§ To do
As an exercise, transcribe the data below in full and exactly, omitting pictures.
___ Dataset records ___
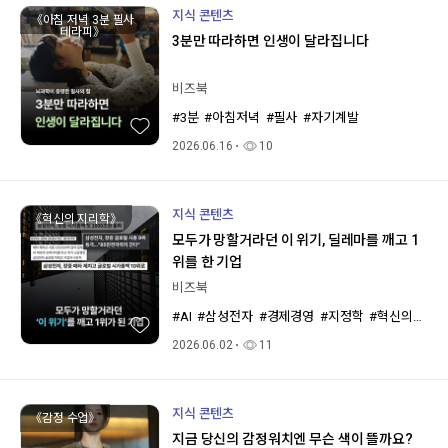
지식 콘텐츠
《아침 저녁 3분 필사
테라피》
3분만 따라하면 인생이 달라집니다
비즈북
#3분
#아침저녁
#필사
#자기계발
2026.06.16
10
지식 콘텐츠
《혁신의 지리학》
모두가 망할거라던 이 위기, 딜레마를 깨고 1
위를 한 기업
비즈북
#AI
#삼성전자
#경제경영
#지정학
#혁신의지리학
2026.06.02
11
지식 콘텐츠
《감정 수업》
지금 당신의 감정워치엔 무슨 색이 뜰까요?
___
§ Solution for this problem
지식 콘텐츠
《아침 저녁 3분 필사
테라피》
3분만 따라하면 인생이 달라집니다
비즈북
#3분
#아침저녁
#필사
#자기계발
2026.06.16
10
지식 콘텐츠
《혁신의 지리학》
모두가 망할거라던 이 위기, 딜레마를 깨고 1
위를 한 기업
비즈북
#AI
#삼성전자
#경제경영
#지정학
#혁신의지리학
2026.06.02
11
지식 콘텐츠
《감정 수업》
지금 당신의 감정워치엔 무슨 색이 뜰까요?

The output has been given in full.